Did Julia community do something to improve its correctness?

Yeah, my only point was that I think that the relevance of such list of issues for everyday programming is overrated.

And, for the records:

In [1]: import numpy as np

In [2]: a = np.random.random(10_000_000)

In [3]: np.sum(a.reshape((-1, 1)), axis=1, out=a)
Out[3]: 
array([0.83372408, 0.09255398, 0.34395135, ..., 0.51044679, 0.64471536,
       0.46825184])

In [4]: %timeit np.sum(a.reshape((-1, 1)), axis=1, out=a)
37.6 ms ± 522 µs per loop (mean ± std. dev. of 7 runs, 10 loops each)
julia> @btime sum!(a,a;init=false) setup=(a=rand(10_000_000)) evals=1;
  7.344 ms (0 allocations: 0 bytes)
1 Like

It is not clear to me that init was ever meant to be part of the public API. That said, I think documenting it might help people understand what it does.

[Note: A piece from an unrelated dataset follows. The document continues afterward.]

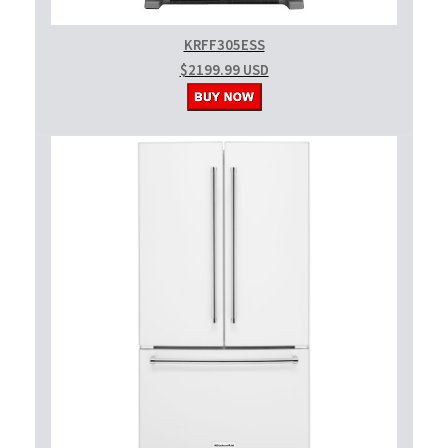
KRFF305ESS
$2199.99 USD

My guess is that init was added to solve head off another correct issue early on.

julia> A = Vector{Int}(undef, 3)
3-element Vector{Int64}:
 140320323899536
 140320345387120
               0

julia> sum!(A, [1 2; 3 4; 5 6]; init=false)
3-element Vector{Int64}:
 140320323899539
 140320345387127
              11

julia> A = Vector{Int}(undef, 3)
3-element Vector{Int64}:
 5929362882510025827
 3544382716706496582
      45226851069486

julia> sum!(A, [1 2; 3 4; 5 6])
3-element Vector{Int64}:
  3
  7
 11
2 Likes

The thread split messed things up, but I was responding to a comment which suggested Numpy wasn’t working as expected but using not using an equivalent bit of code for comparison (i.e. not using the in-place sum function).

But yes, I agree comparisons are only useful insofar as they can correct mistaken assumptions such as “there’s no way to do this safely”. Thankfully sum! at least provides a warning in its docstring, so thus I don’t think it’s the best representative for the broader topic on hand.

To the broader topic, I think what @mschauer touches on about bugs which can show up using only functionality from stdlibs (no “distributed SVD of a BlockedArray filled with Unitful Quaternions”) and the difficulties in getting them fixed is worth exploring. Using Did Julia community do something to improve its correctness? - #121 by mschauer as an example, one can see a number of barriers:

  • Designing proposed fixes often requires a back-and-forth from subject matter experts and/or those with the commit bit, but can often be left hanging if someone gets busy or moves on without a good way to revive them.
  • Even when a PR is made, the same can still happen.
  • There is a nominally a process, but it’s not consistently applied. Call to action labels like “merge me” or “forget me not” can stick around for months/years. A PR like `reverse(zip(its...))` now checks lengths of constituent iterators for equality by adienes · Pull Request #50435 · JuliaLang/julia · GitHub can have approval, green CI and (based on Slack chat) have gone through triage, but still have labels like “triage” attached and be unmerged.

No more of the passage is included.